Intel's Computex presentation surprisingly included an apparently overclocked 28-core processor at an impressive 5.0 GHz, but as per usual for a tradeshow demo, the company didn't share many details. We know that AMD is releasing a new Threadripper 2 model here at the Computex, purportedly with 32 cores, and Intel's announcement that it will ship a 28-core model this year is clearly designed to steal some of AMD's thunder before its announcement.
But Intel's demo didn't tell the full story. Many in the press mistakenly assumed the new processor runs at 5.0 GHz at stock settings, but we carefully analyzed video from the event and spotted a few obvious signs that the processor was overclocked. Intel apparently was running some sort of closed-loop cooling that required insulating material around the tubing. This turns out to be a water chiller that was hidden under the table. We also spot more shielding over the long rectangular waterblock and what appears to be six sticks of RAM flanking the processor on each side. We theorized that this platform is based on the (until now) enterprise-class LGA3647 socket, and that has proven to be true. This means the processor could be a variant of the $8,700 Xeon Platinum Scalable processor we reviewed here, albeit with an unlocked multiplier.
Intel's new 28-core processor is very likely similar to the Xeon Platinum 8180. This processor lands with a $10,000 MSRP for data center users, and given its target market, it doesn't come with an unlocked multiplier. Releasing an enterprise model with an unlocked multiplier to the general market is a tricky proposition for Intel, as data center and high performance computing users will jump on the unlocked models, thus plundering sales of high-margin Xeon models. As such, we can expect Intel will charge a hefty premium for its new 28-core models and employ some type of defeaturing, such as removing AVX-512, ECC, and multi-socket support to discourage the practice.

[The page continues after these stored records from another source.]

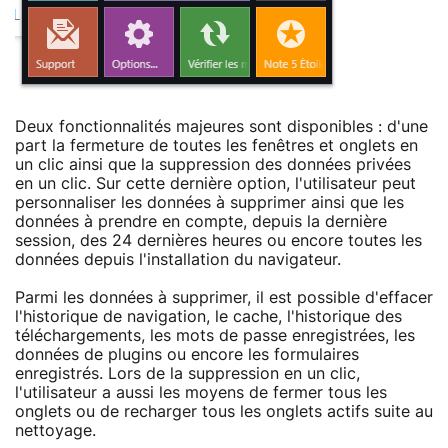
Deux fonctionnalités majeures sont disponibles : d'une
part la fermeture de toutes les fenêtres et onglets en
un clic ainsi que la suppression des données privées
en un clic. Sur cette dernière option, l'utilisateur peut
personnaliser les données à supprimer ainsi que les
données à prendre en compte, depuis la dernière
session, des 24 dernières heures ou encore toutes les
données depuis l'installation du navigateur.
Parmi les données à supprimer, il est possible d'effacer
l'historique de navigation, le cache, l'historique des
téléchargements, les mots de passe enregistrées, les
données de plugins ou encore les formulaires
enregistrés. Lors de la suppression en un clic,
l'utilisateur a aussi les moyens de fermer tous les
onglets ou de recharger tous les onglets actifs suite au
nettoyage.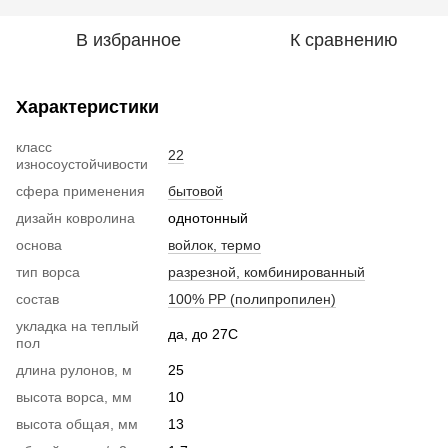
В избранное
К сравнению
Характеристики
класс
22
износоустойчивости
сфера применения
бытовой
дизайн ковролина
однотонный
основа
войлок, термо
тип ворса
разрезной, комбинированный
состав
100% РР (полипропилен)
укладка на теплый
да, до 27С
пол
длина рулонов, м
25
высота ворса, мм
10
высота общая, мм
13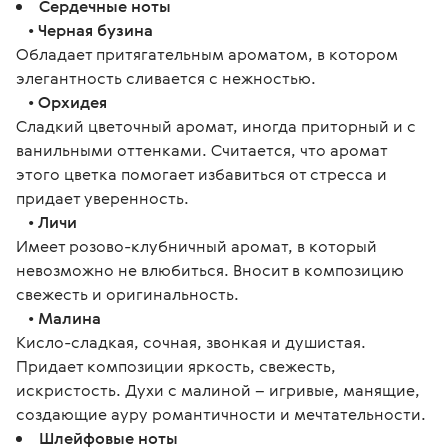
Сердечные ноты
•
Черная бузина
Обладает притягательным ароматом, в котором
элегантность сливается с нежностью.
•
Орхидея
Сладкий цветочный аромат, иногда приторный и с
ванильными оттенками. Считается, что аромат
этого цветка помогает избавиться от стресса и
придает уверенность.
•
Личи
Имеет розово-клубничный аромат, в который
невозможно не влюбиться. Вносит в композицию
свежесть и оригинальность.
•
Малина
Кисло-сладкая, сочная, звонкая и душистая.
Придает композиции яркость, свежесть,
искристость. Духи с малиной – игривые, манящие,
создающие ауру романтичности и мечтательности.
Шлейфовые ноты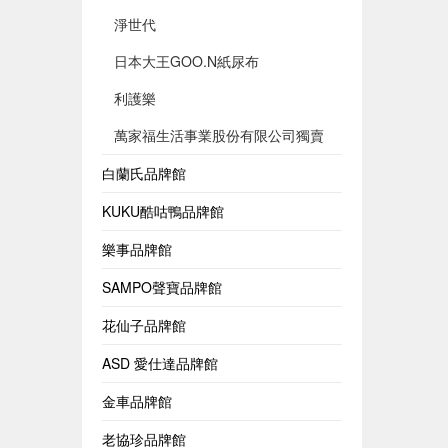
淨世代
日本大王GOO.N紙尿布
利護樂
萬家福生活事業股份有限公司獨賣
白蘭氏品牌館
KUKU酷咕鴨品牌館
樂事品牌館
SAMPO聲寶品牌館
花仙子品牌館
ASD 愛仕達品牌館
金車品牌館
老協珍品牌館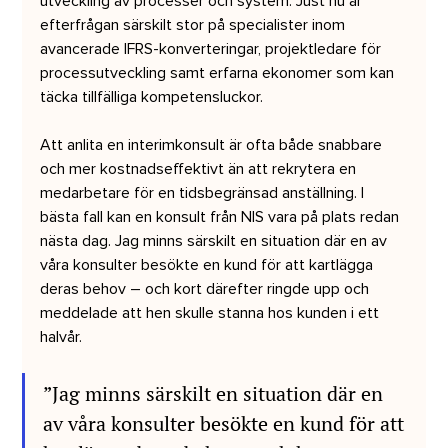
utveckling av processer och system. Just nu är 
efterfrågan särskilt stor på specialister inom 
avancerade IFRS-konverteringar, projektledare för 
processutveckling samt erfarna ekonomer som kan 
täcka tillfälliga kompetensluckor.
Att anlita en interimkonsult är ofta både snabbare 
och mer kostnadseffektivt än att rekrytera en 
medarbetare för en tidsbegränsad anställning. I 
bästa fall kan en konsult från NIS vara på plats redan 
nästa dag. Jag minns särskilt en situation där en av 
våra konsulter besökte en kund för att kartlägga 
deras behov – och kort därefter ringde upp och 
meddelade att hen skulle stanna hos kunden i ett 
halvår.
”Jag minns särskilt en situation där en 
av våra konsulter besökte en kund för att 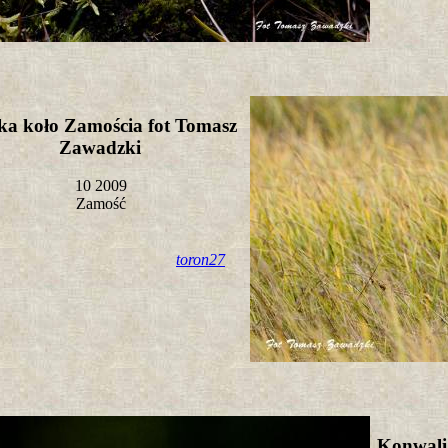
ka koło Zamościa fot Tomasz
Zawadzki
10 2009
Zamość
toron27
Konwali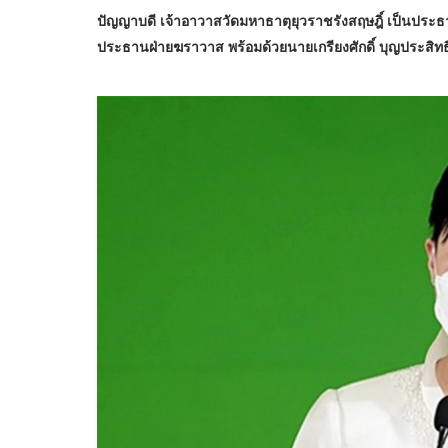
ปัญญาบดี เจ้าอาวาสวัดมหาธาตุยุวราชรังสฤษฎิ์ เป็นประ
ประธานฝ่ายฆราวาส พร้อมด้วยนายเกรียงศักดิ์ บุญประสิทธ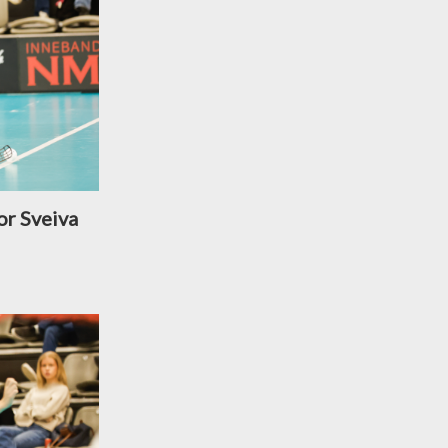
or Sveiva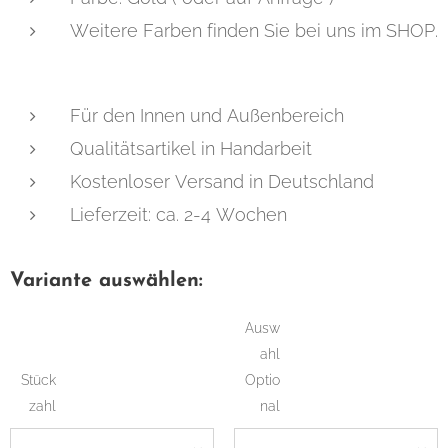
Weitere Farben finden Sie bei uns im SHOP.
Für den Innen und Außenbereich
Qualitätsartikel in Handarbeit
Kostenloser Versand in Deutschland
Lieferzeit: ca. 2-4 Wochen
Variante auswählen:
Ausw
ahl
Stück
Optio
zahl
nal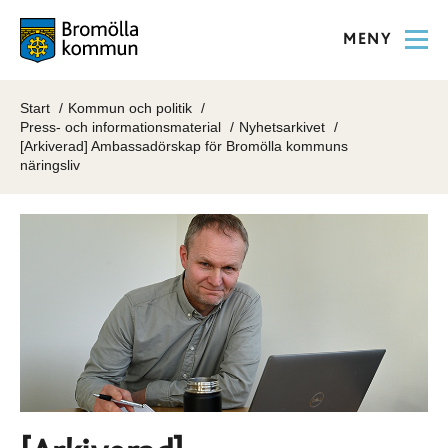
MENY
Start
Kommun och politik
Press- och informationsmaterial
Nyhetsarkivet
[Arkiverad] Ambassadörskap för Bromölla kommuns
näringsliv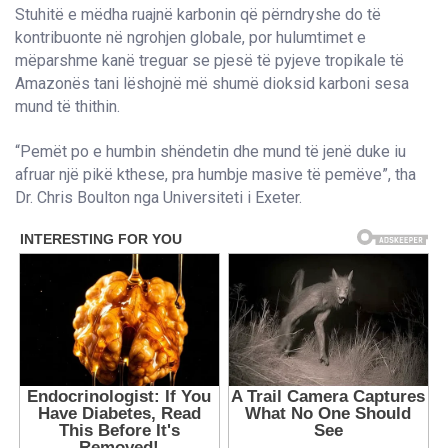
Stuhitë e mëdha ruajnë karbonin që përndryshe do të
kontribuonte në ngrohjen globale, por hulumtimet e
mëparshme kanë treguar se pjesë të pyjeve tropikale të
Amazonës tani lëshojnë më shumë dioksid karboni sesa
mund të thithin.
“Pemët po e humbin shëndetin dhe mund të jenë duke iu
afruar një pikë kthese, pra humbje masive të pemëve”, tha
Dr. Chris Boulton nga Universiteti i Exeter.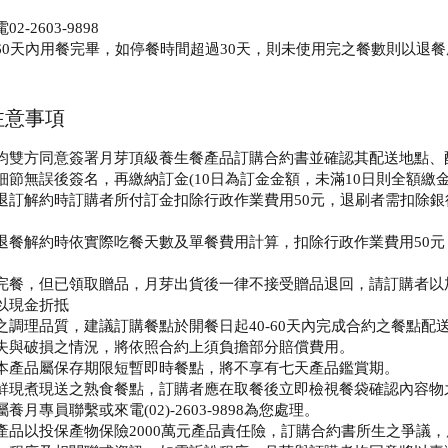
-2603-9898
60天內用餐完畢，如停餐時間超過30天，則未使用完之餐數則以退餐
注意事項
均雙方同意簽署月芽頂級養生餐產品訂購合約書並確認其配送地點、
細節無誤後簽名，再繳納訂金(10日為訂金金額，未滿10日則全額繳
退訂解約時訂購者所付訂金扣除行政作業費用50元，退刷者需扣除銀行
退餐解約時依實際吃餐天數及單餐費用計算，扣除行政作業費用50
完餐，但已領取贈品，月芽出貨後一律不接受贈品退回，請訂購者以
以現金折抵
之調理品質，建議訂購餐點於開餐日起40-60天內完成合約之餐點配
失與破損之情況，將依照合約上須負擔部分賠償費用。
本產品屬保存期限短暫即時餐點，將不享有七天產品鑑賞期。
鮮現煮現送之熟食餐點，訂購者應在取餐後立即檢視餐袋確認內容物
月專員聯繫或來電(02)-2603-9898為您處理。
產品以投保產物保險2000萬元產品責任險，訂購合約書所生之爭議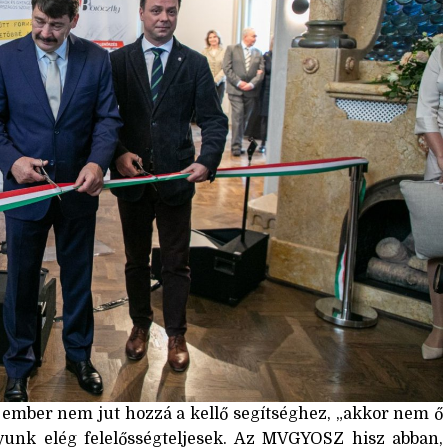
lt ember nem jut hozzá a kellő segítséghez, „akkor nem ő
yunk elég felelősségteljesek. Az MVGYOSZ hisz abban,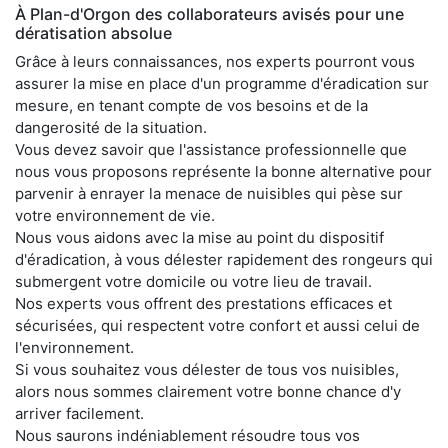
À Plan-d'Orgon des collaborateurs avisés pour une
dératisation absolue
Grâce à leurs connaissances, nos experts pourront vous
assurer la mise en place d'un programme d'éradication sur
mesure, en tenant compte de vos besoins et de la
dangerosité de la situation.
Vous devez savoir que l'assistance professionnelle que
nous vous proposons représente la bonne alternative pour
parvenir à enrayer la menace de nuisibles qui pèse sur
votre environnement de vie.
Nous vous aidons avec la mise au point du dispositif
d'éradication, à vous délester rapidement des rongeurs qui
submergent votre domicile ou votre lieu de travail.
Nos experts vous offrent des prestations efficaces et
sécurisées, qui respectent votre confort et aussi celui de
l'environnement.
Si vous souhaitez vous délester de tous vos nuisibles,
alors nous sommes clairement votre bonne chance d'y
arriver facilement.
Nous saurons indéniablement résoudre tous vos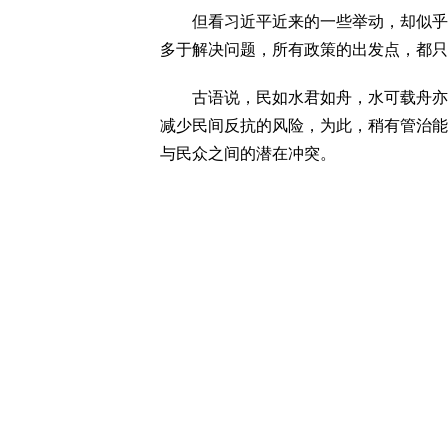
但看习近平近来的一些举动，却似乎与
多于解决问题，所有政策的出发点，都只
古语说，民如水君如舟，水可载舟亦可
减少民间反抗的风险，为此，稍有管治能
与民众之间的潜在冲突。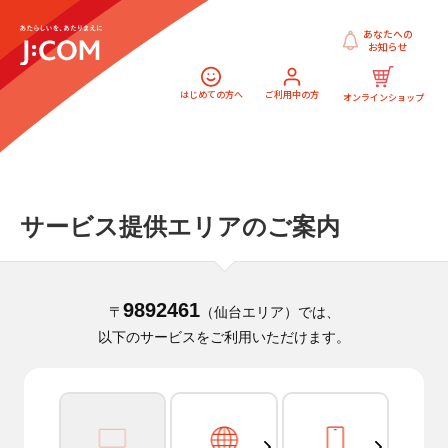
あなたへの
お知らせ
はじめての方へ
ご利用中の方
オンラインショップ
サービス提供エリアのご案内
9892461
〒
（仙台エリア）では、
以下のサービスをご利用いただけます。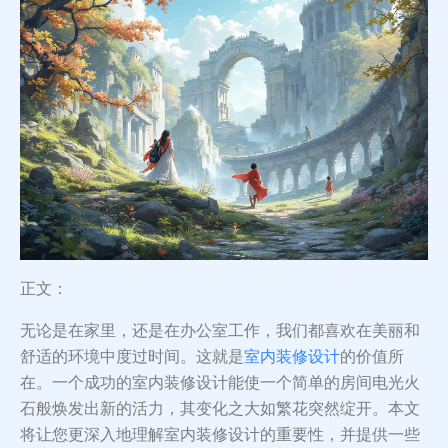
正文：
无论是在家里，还是在办公室工作，我们都喜欢在美丽和
舒适的环境中度过时间。这就是
室内装修设计
的价值所
在。一个成功的室内装修设计能使一个简单的房间电光火
石般焕发出新的活力，其变化之大如繁花突然绽开。本文
将让您更深入地理解室内装修设计的重要性，并提供一些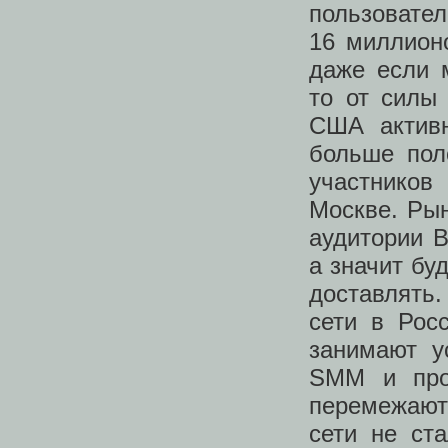
пользовател
16 миллионо
даже если 
то от силы 
США активн
больше пол
участников
Москве. Рын
аудитории В
а значит бу
доставлять
сети в Рос
занимают у
SMM и проч
перемежают
сети не ст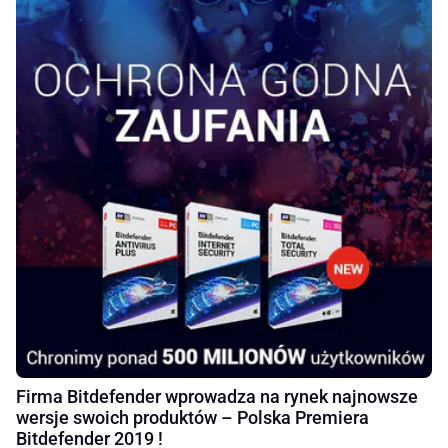
Firma Bitdefender wprowadza na rynek najnowsze
wersje swoich produktów – Polska Premiera
Bitdefender 2019 !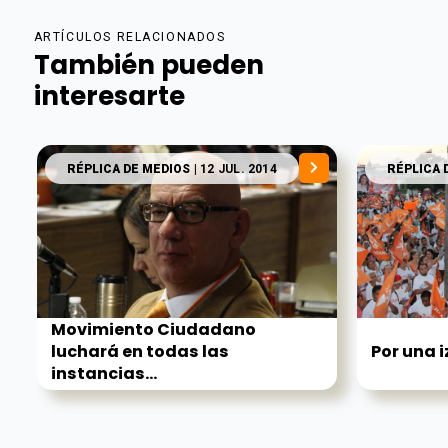
ARTÍCULOS RELACIONADOS
También pueden
interesarte
RÉPLICA DE MEDIOS
| 12 JUL. 2014
RÉPLICA 
Movimiento Ciudadano
luchará en todas las
Por una 
instancias...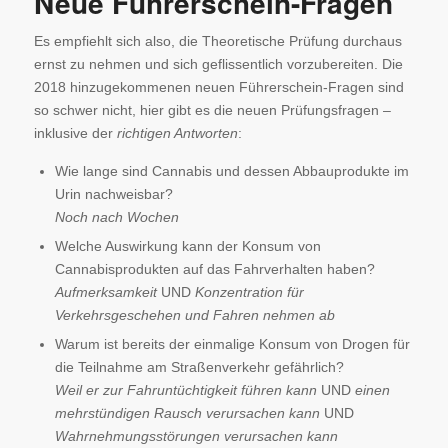
Neue Führerschein-Fragen
Es empfiehlt sich also, die Theoretische Prüfung durchaus
ernst zu nehmen und sich geflissentlich vorzubereiten. Die
2018 hinzugekommenen neuen Führerschein-Fragen sind
so schwer nicht, hier gibt es die neuen Prüfungsfragen –
inklusive der
richtigen Antworten
:
Wie lange sind Cannabis und dessen Abbauprodukte im
Urin nachweisbar?
Noch nach Wochen
Welche Auswirkung kann der Konsum von
Cannabisprodukten auf das Fahrverhalten haben?
Aufmerksamkeit
UND
Konzentration für
Verkehrsgeschehen und Fahren nehmen ab
Warum ist bereits der einmalige Konsum von Drogen für
die Teilnahme am Straßenverkehr gefährlich?
Weil er zur Fahruntüchtigkeit führen kann
UND
einen
mehrstündigen Rausch verursachen kann
UND
Wahrnehmungsstörungen verursachen kann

Intel processors have much higher frequency headroom than AMD's processors, both at stock settings and after overclocking. The 5.0 GHz overclock makes Intel's new processor all the more impressive compared to AMD's relatively tame clock speeds. However, Intel's large monolithic die features a cohesive mesh interconnect, while AMD's Threadripper processors have a distributed MCM design that connects via the Infinity Fabric. AMD's implementation can suffer from reduced performance in games and some applications, and although the company does offer several parameters that users can tweak to reduce the impact. In either case, Intel's enthusiast-class processors generally lead competing AMD models in lightly threaded games and applications.